## Entries provided
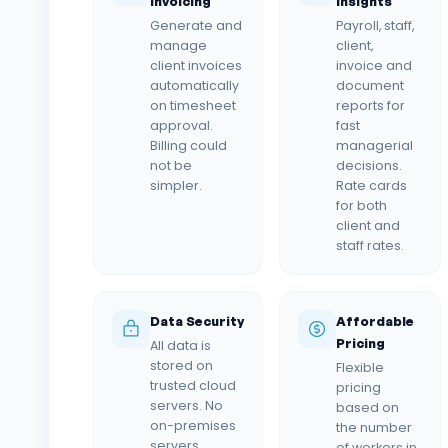
Invoicing
Insights
Generate and
Payroll, staff,
manage
client,
client invoices
invoice and
automatically
document
on timesheet
reports for
approval.
fast
Billing could
managerial
not be
decisions.
simpler.
Rate cards
for both
client and
staff rates.
Data Security
Affordable
Pricing
All data is
stored on
Flexible
trusted cloud
pricing
servers. No
based on
on-premises
the number
servers
of workers in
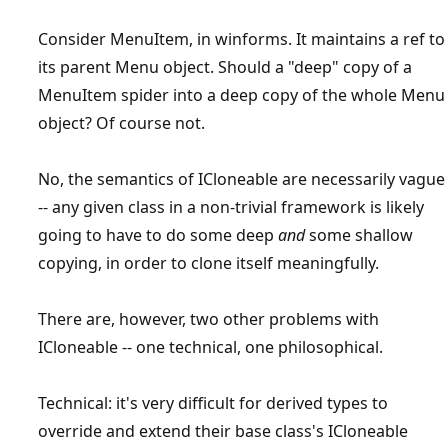
Consider MenuItem, in winforms. It maintains a ref to
its parent Menu object. Should a "deep" copy of a
MenuItem spider into a deep copy of the whole Menu
object? Of course not.
No, the semantics of ICloneable are necessarily vague
-- any given class in a non-trivial framework is likely
going to have to do some deep
and
some shallow
copying, in order to clone itself meaningfully.
There are, however, two other problems with
ICloneable -- one technical, one philosophical.
Technical: it's very difficult for derived types to
override and extend their base class's ICloneable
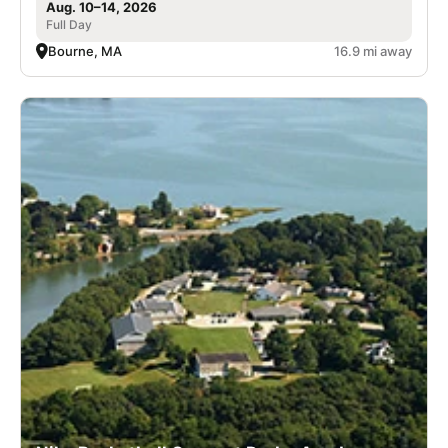
Aug. 10–14, 2026
Full Day
Bourne, MA
16.9 mi away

## Required action
An exact, picture-free copy of the entries is required.

## Written response
Invoicing
Insights
Generate and
Payroll, staff,
manage
client,
client invoices
invoice and
automatically
document
on timesheet
reports for
approval.
fast
Billing could
managerial
not be
decisions.
simpler.
Rate cards
for both
client and
staff rates.
Data Security
Affordable
Pricing
All data is
stored on
Flexible
trusted cloud
pricing
servers. No
based on
on-premises
the number
servers
of workers in
Consider MenuItem, in winforms. It maintains a ref to
its parent Menu object. Should a "deep" copy of a
MenuItem spider into a deep copy of the whole Menu
object? Of course not.
No, the semantics of ICloneable are necessarily vague
-- any given class in a non-trivial framework is likely
going to have to do some deep
and
some shallow
copying, in order to clone itself meaningfully.
There are, however, two other problems with
ICloneable -- one technical, one philosophical.
Technical: it's very difficult for derived types to
override and extend their base class's ICloneable
Aug. 10–14, 2026
Full Day
Bourne, MA
16.9 mi away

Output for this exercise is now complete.